My Model Train
|
| My Model Train

We're a pretty open-minded bunch here at Pocket Gamer. We don't judge others by their looks, their tastes or their pastimes. So we don't automatically assume that someone with grey hair is a slow driver, and we don't think that someone with a taste for florid jumpers is necessarily a golfer.

Likewise, we don't figure that someone with a passion for model trains is a social cripple. However, it's hard to maintain that perspective after having played My Model Train.

Not because it'll suck up hours of your time, confine you to the loft and give you a skin tone only slighter darker than milk, but because it's a puzzle game that's as fundamentally flawed as calling somebody wearing glasses a geek.

It's also a little misleading. When we first heard of My Model Train, we were expecting a Hornby-esque model train sim where you could lay tracks, put down stations, pick carriages and generally play God on a miniature scale.

Instead, what you're presented with is a puzzle game that could – really – be based on any one of a dozen gimmicks. That it's a puzzle surrounding a model train is neither hear nor there, it'd suffer from the same problems if it were based on wiring a computer, plumbing a house or planning a football set-piece.

What you're required to do is direct a train around a track to meet certain objectives. These include travelling via specific routes, picking up passengers from pre-determined stations, collecting water, and avoiding other trains.

This is done by switching the numerous junctions, signals and stations on the track so that the train – which carries on rolling – goes where you want it. Some junctions enable you to turn left only, others right only, and more still any one of three possible destinations. The challenge – the intentional one, at least – lies in the fact that you have to time the junction changes to catch the train and figure out the spaghetti-like layout of the line.

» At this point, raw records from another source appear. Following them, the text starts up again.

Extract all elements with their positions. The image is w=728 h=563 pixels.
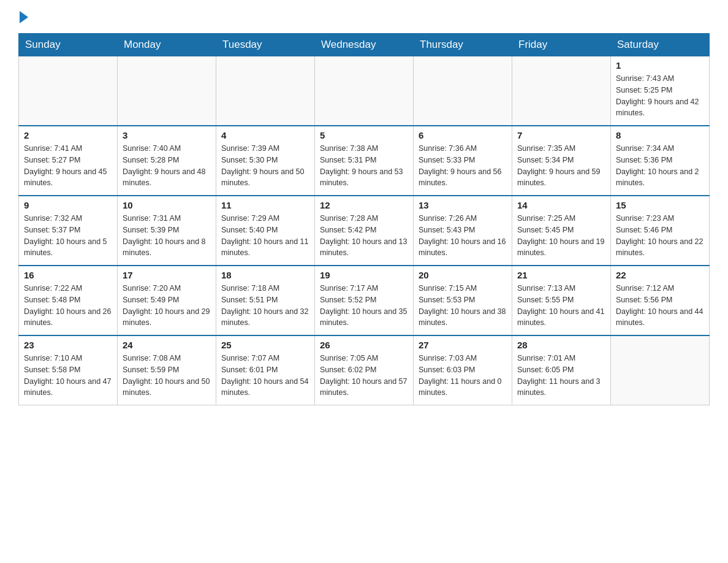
calendar-week-row: 1Sunrise: 7:43 AM Sunset: 5:25 PM Daylig…	[19, 56, 710, 126]
calendar-cell: 5Sunrise: 7:38 AM Sunset: 5:31 PM Daylig…	[315, 126, 414, 196]
day-number: 27	[419, 340, 507, 350]
day-number: 28	[517, 340, 605, 350]
logo	[18, 12, 28, 21]
calendar-cell: 12Sunrise: 7:28 AM Sunset: 5:42 PM Dayli…	[315, 196, 414, 266]
day-info: Sunrise: 7:17 AM Sunset: 5:52 PM Dayligh…	[320, 283, 408, 329]
calendar-cell: 14Sunrise: 7:25 AM Sunset: 5:45 PM Dayli…	[512, 196, 611, 266]
day-number: 22	[616, 270, 704, 280]
calendar-cell	[611, 335, 710, 405]
day-info: Sunrise: 7:26 AM Sunset: 5:43 PM Dayligh…	[419, 213, 507, 259]
day-number: 13	[419, 200, 507, 210]
day-number: 25	[221, 340, 309, 350]
calendar-cell: 1Sunrise: 7:43 AM Sunset: 5:25 PM Daylig…	[611, 56, 710, 126]
calendar-cell	[216, 56, 315, 126]
day-info: Sunrise: 7:12 AM Sunset: 5:56 PM Dayligh…	[616, 283, 704, 329]
calendar-cell: 6Sunrise: 7:36 AM Sunset: 5:33 PM Daylig…	[414, 126, 512, 196]
calendar-cell	[118, 56, 216, 126]
day-number: 9	[24, 200, 112, 210]
calendar-cell: 23Sunrise: 7:10 AM Sunset: 5:58 PM Dayli…	[19, 335, 118, 405]
day-info: Sunrise: 7:40 AM Sunset: 5:28 PM Dayligh…	[123, 143, 211, 189]
calendar-week-row: 16Sunrise: 7:22 AM Sunset: 5:48 PM Dayli…	[19, 266, 710, 335]
day-number: 6	[419, 130, 507, 140]
calendar-cell: 22Sunrise: 7:12 AM Sunset: 5:56 PM Dayli…	[611, 266, 710, 335]
day-of-week-header: Saturday	[611, 34, 710, 56]
day-info: Sunrise: 7:31 AM Sunset: 5:39 PM Dayligh…	[123, 213, 211, 259]
day-of-week-header: Sunday	[19, 34, 118, 56]
calendar-cell: 18Sunrise: 7:18 AM Sunset: 5:51 PM Dayli…	[216, 266, 315, 335]
calendar-header-row: SundayMondayTuesdayWednesdayThursdayFrid…	[19, 34, 710, 56]
day-number: 1	[616, 60, 704, 71]
calendar-cell: 8Sunrise: 7:34 AM Sunset: 5:36 PM Daylig…	[611, 126, 710, 196]
day-number: 12	[320, 200, 408, 210]
page-header	[18, 12, 710, 21]
day-info: Sunrise: 7:35 AM Sunset: 5:34 PM Dayligh…	[517, 143, 605, 189]
day-number: 10	[123, 200, 211, 210]
day-info: Sunrise: 7:29 AM Sunset: 5:40 PM Dayligh…	[221, 213, 309, 259]
day-info: Sunrise: 7:20 AM Sunset: 5:49 PM Dayligh…	[123, 283, 211, 329]
calendar-cell: 27Sunrise: 7:03 AM Sunset: 6:03 PM Dayli…	[414, 335, 512, 405]
calendar-cell: 7Sunrise: 7:35 AM Sunset: 5:34 PM Daylig…	[512, 126, 611, 196]
day-info: Sunrise: 7:25 AM Sunset: 5:45 PM Dayligh…	[517, 213, 605, 259]
day-info: Sunrise: 7:32 AM Sunset: 5:37 PM Dayligh…	[24, 213, 112, 259]
calendar-cell: 19Sunrise: 7:17 AM Sunset: 5:52 PM Dayli…	[315, 266, 414, 335]
calendar-cell: 3Sunrise: 7:40 AM Sunset: 5:28 PM Daylig…	[118, 126, 216, 196]
day-number: 17	[123, 270, 211, 280]
day-number: 7	[517, 130, 605, 140]
calendar-cell: 2Sunrise: 7:41 AM Sunset: 5:27 PM Daylig…	[19, 126, 118, 196]
day-number: 15	[616, 200, 704, 210]
calendar-cell: 20Sunrise: 7:15 AM Sunset: 5:53 PM Dayli…	[414, 266, 512, 335]
calendar-cell: 11Sunrise: 7:29 AM Sunset: 5:40 PM Dayli…	[216, 196, 315, 266]
calendar-week-row: 2Sunrise: 7:41 AM Sunset: 5:27 PM Daylig…	[19, 126, 710, 196]
calendar-cell: 16Sunrise: 7:22 AM Sunset: 5:48 PM Dayli…	[19, 266, 118, 335]
day-info: Sunrise: 7:01 AM Sunset: 6:05 PM Dayligh…	[517, 353, 605, 399]
calendar-week-row: 23Sunrise: 7:10 AM Sunset: 5:58 PM Dayli…	[19, 335, 710, 405]
calendar-cell: 10Sunrise: 7:31 AM Sunset: 5:39 PM Dayli…	[118, 196, 216, 266]
calendar-cell: 4Sunrise: 7:39 AM Sunset: 5:30 PM Daylig…	[216, 126, 315, 196]
calendar-cell	[414, 56, 512, 126]
day-info: Sunrise: 7:34 AM Sunset: 5:36 PM Dayligh…	[616, 143, 704, 189]
day-number: 21	[517, 270, 605, 280]
day-info: Sunrise: 7:36 AM Sunset: 5:33 PM Dayligh…	[419, 143, 507, 189]
calendar-cell: 13Sunrise: 7:26 AM Sunset: 5:43 PM Dayli…	[414, 196, 512, 266]
day-info: Sunrise: 7:18 AM Sunset: 5:51 PM Dayligh…	[221, 283, 309, 329]
calendar-cell: 24Sunrise: 7:08 AM Sunset: 5:59 PM Dayli…	[118, 335, 216, 405]
day-of-week-header: Tuesday	[216, 34, 315, 56]
calendar-cell: 15Sunrise: 7:23 AM Sunset: 5:46 PM Dayli…	[611, 196, 710, 266]
day-info: Sunrise: 7:23 AM Sunset: 5:46 PM Dayligh…	[616, 213, 704, 259]
day-number: 8	[616, 130, 704, 140]
day-info: Sunrise: 7:28 AM Sunset: 5:42 PM Dayligh…	[320, 213, 408, 259]
day-number: 23	[24, 340, 112, 350]
day-number: 4	[221, 130, 309, 140]
calendar-table: SundayMondayTuesdayWednesdayThursdayFrid…	[18, 33, 710, 405]
day-info: Sunrise: 7:22 AM Sunset: 5:48 PM Dayligh…	[24, 283, 112, 329]
day-info: Sunrise: 7:07 AM Sunset: 6:01 PM Dayligh…	[221, 353, 309, 399]
calendar-cell: 9Sunrise: 7:32 AM Sunset: 5:37 PM Daylig…	[19, 196, 118, 266]
calendar-cell	[512, 56, 611, 126]
calendar-cell: 28Sunrise: 7:01 AM Sunset: 6:05 PM Dayli…	[512, 335, 611, 405]
day-info: Sunrise: 7:05 AM Sunset: 6:02 PM Dayligh…	[320, 353, 408, 399]
day-info: Sunrise: 7:08 AM Sunset: 5:59 PM Dayligh…	[123, 353, 211, 399]
day-of-week-header: Friday	[512, 34, 611, 56]
day-info: Sunrise: 7:39 AM Sunset: 5:30 PM Dayligh…	[221, 143, 309, 189]
day-info: Sunrise: 7:03 AM Sunset: 6:03 PM Dayligh…	[419, 353, 507, 399]
calendar-cell: 17Sunrise: 7:20 AM Sunset: 5:49 PM Dayli…	[118, 266, 216, 335]
day-info: Sunrise: 7:13 AM Sunset: 5:55 PM Dayligh…	[517, 283, 605, 329]
calendar-cell: 26Sunrise: 7:05 AM Sunset: 6:02 PM Dayli…	[315, 335, 414, 405]
day-of-week-header: Wednesday	[315, 34, 414, 56]
day-info: Sunrise: 7:41 AM Sunset: 5:27 PM Dayligh…	[24, 143, 112, 189]
day-number: 16	[24, 270, 112, 280]
calendar-week-row: 9Sunrise: 7:32 AM Sunset: 5:37 PM Daylig…	[19, 196, 710, 266]
day-number: 26	[320, 340, 408, 350]
logo-arrow-icon	[20, 11, 28, 23]
calendar-cell	[19, 56, 118, 126]
day-number: 5	[320, 130, 408, 140]
day-number: 18	[221, 270, 309, 280]
day-number: 20	[419, 270, 507, 280]
day-of-week-header: Monday	[118, 34, 216, 56]
day-number: 2	[24, 130, 112, 140]
day-info: Sunrise: 7:38 AM Sunset: 5:31 PM Dayligh…	[320, 143, 408, 189]
day-number: 14	[517, 200, 605, 210]
day-of-week-header: Thursday	[414, 34, 512, 56]
day-number: 24	[123, 340, 211, 350]
calendar-cell	[315, 56, 414, 126]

The unintentional boost to the difficulty level comes courtesy of two elements: the controls, and the fact that you can't see enough of the landscape in which the railway is set.

Addressing the second of the problematic pair first, the fact that you can't see vast sections of track when you start means you run a real risk of losing your locomotive – it's going to run on the track and head off regardless of whether you want it to or not, it's progress arrested only by a junction that's not been switched to allow it to proceed.

Due to this, it's imperative that you get the junctions switched precisely and reliably. You do this by moving the highlight square over the section of track where the junction is and then pressing '5' or OK. The direction that the junction operates in then cycles through the options available to you, indicated by arrows.

It sounds straightforward but the highlight square moves sluggishly and isn't precise enough to keep up with the demands you'll place on it. The isometric viewpoint doesn't help matters, either, as it's never intuitive as to whether you need to press up on your handset's directional pad or right to move to the square you want.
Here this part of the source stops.